Armed with new knowledge and a potential diagnosis, Ms. Altbach sought out Tamer Seckin, MD, a leading endometriosis expert and gynecologic surgeon at Lenox Hill. Dr. Patton asked Dr. Seckin to join him in the operating room for Zara’s second pleurodesis procedure the next day.
“Dr. Seckin listened to my story and what was going on with me,” Ms. Altbach said. “He told me he would do his best to make it and he did. He made time at the very last minute to join the surgery with Dr. Patton.”
Dr. Patton and Dr. Seckin operated side-by-side with each investigating a different area of the body. Dr. Seckin went first.
“It was extensive,” he said of the endometrial lesions. “Diagnosis was made at that time, so we knew exactly where those lesions were coming from.”
Within the pelvis Dr. Seckin found lesions on Ms. Altbach’s ovaries, fallopian tubes and uterus, and within the abdomen on the diaphragm. But, whether endometriosis was the cause of her lung collapse was still in question. Dr. Patton picked up from there.
He discovered abnormal lesions on the top half of the diaphragm, which separates the heart and lungs from the abdominal cavity. This confirmed a diagnosis of catamenial pneumothorax.
Dr. Patton removed the lesions and re-attached her lung to the chest wall.
“Traditionally, the surgeries would be done separately because they’re in different body cavities,” Dr. Patton said. “But, since we both operate minimally invasively, it just made sense to do them at the same time. This way patients only have to come into the hospital once. They only have to go through anesthesia once.”
Since teaming up for Ms. Altbach's treatment, Dr. Patton and Dr. Seckin have worked together on multiple catamenial pneumothorax patients – a practice she hopes more doctors adopt.

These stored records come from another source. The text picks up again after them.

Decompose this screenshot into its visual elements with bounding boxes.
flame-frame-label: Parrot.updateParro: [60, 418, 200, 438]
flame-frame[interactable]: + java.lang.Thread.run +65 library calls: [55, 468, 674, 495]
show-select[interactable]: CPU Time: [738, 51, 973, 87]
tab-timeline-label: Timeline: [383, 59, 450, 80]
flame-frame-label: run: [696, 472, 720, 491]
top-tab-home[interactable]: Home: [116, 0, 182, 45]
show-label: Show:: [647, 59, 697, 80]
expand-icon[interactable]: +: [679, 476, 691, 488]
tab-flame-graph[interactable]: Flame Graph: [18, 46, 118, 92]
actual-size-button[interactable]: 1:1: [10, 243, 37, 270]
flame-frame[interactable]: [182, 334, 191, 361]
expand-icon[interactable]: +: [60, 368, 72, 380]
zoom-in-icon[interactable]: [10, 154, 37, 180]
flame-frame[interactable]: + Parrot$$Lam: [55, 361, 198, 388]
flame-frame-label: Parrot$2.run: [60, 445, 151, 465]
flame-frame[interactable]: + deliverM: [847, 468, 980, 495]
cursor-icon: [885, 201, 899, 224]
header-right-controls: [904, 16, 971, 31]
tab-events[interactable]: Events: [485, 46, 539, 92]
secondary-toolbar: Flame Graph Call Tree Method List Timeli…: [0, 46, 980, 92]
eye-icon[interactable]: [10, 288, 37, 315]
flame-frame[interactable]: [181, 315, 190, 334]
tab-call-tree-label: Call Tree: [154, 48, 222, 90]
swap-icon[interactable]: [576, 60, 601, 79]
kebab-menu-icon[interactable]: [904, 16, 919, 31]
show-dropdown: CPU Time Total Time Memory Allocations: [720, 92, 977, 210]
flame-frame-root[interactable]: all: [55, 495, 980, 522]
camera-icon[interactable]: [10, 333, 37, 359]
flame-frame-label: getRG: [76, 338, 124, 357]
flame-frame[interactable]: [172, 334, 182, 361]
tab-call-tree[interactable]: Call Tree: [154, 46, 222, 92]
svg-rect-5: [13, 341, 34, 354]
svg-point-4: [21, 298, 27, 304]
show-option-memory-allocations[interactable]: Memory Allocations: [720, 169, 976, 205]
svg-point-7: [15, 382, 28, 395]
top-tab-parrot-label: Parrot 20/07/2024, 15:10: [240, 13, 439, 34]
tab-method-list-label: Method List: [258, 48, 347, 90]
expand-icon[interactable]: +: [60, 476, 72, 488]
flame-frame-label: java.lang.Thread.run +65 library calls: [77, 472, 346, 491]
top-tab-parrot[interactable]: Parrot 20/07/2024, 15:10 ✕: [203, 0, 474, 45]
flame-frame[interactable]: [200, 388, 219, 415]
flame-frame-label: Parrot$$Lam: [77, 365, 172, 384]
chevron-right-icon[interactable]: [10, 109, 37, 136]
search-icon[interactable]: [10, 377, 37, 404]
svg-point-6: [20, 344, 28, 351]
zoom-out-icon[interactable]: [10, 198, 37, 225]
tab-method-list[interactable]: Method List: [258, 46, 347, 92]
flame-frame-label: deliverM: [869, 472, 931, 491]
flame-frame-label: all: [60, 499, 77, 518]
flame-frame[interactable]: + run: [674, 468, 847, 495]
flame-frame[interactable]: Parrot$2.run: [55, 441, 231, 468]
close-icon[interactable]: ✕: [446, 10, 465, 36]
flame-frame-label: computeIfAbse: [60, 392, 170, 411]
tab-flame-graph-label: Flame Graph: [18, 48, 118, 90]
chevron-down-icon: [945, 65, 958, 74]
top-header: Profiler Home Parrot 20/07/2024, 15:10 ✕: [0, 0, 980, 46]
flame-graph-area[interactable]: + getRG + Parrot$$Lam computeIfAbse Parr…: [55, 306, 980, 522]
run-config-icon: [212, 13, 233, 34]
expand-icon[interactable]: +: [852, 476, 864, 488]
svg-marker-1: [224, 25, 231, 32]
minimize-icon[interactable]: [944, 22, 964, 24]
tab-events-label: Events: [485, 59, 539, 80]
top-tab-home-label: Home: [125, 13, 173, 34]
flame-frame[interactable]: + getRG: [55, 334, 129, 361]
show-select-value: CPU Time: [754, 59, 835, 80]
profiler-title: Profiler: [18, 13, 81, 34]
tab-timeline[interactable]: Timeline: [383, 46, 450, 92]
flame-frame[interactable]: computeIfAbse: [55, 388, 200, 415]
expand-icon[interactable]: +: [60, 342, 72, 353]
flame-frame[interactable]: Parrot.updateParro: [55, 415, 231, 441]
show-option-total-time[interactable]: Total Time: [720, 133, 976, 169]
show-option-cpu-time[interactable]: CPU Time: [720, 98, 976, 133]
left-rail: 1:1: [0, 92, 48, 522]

“It’s a multidisciplinary approach to a multi-organ disease,” Dr. Seckin said. “Zara was the icebreaker. She connected our two departments.”
Return to breath
Ultimately, Ms. Altbach and her doctors decided to remove her uterus in order to cut off the source of the endometriosis. Dr. Patton is confident her lung won’t collapse again from the condition.
Nearly a year since her last surgery, she is healing and returning to her life — a life removed from frequent doctor visits and emergency room trips. She is enjoying motherhood with newfound confidence and looking forward to “life being simple again.”
“I can now start to pick my kids up again,” Ms. Altbach said, her words picking up momentum with each breath. “I can be present, be a wife, be a human being and not just be broken — I was broken.”
“The last six months has been really healing, really trying to take time for myself. I think there was a period of four weeks, five weeks where I didn’t see any doctors and I didn’t think about it, and that was like heaven.”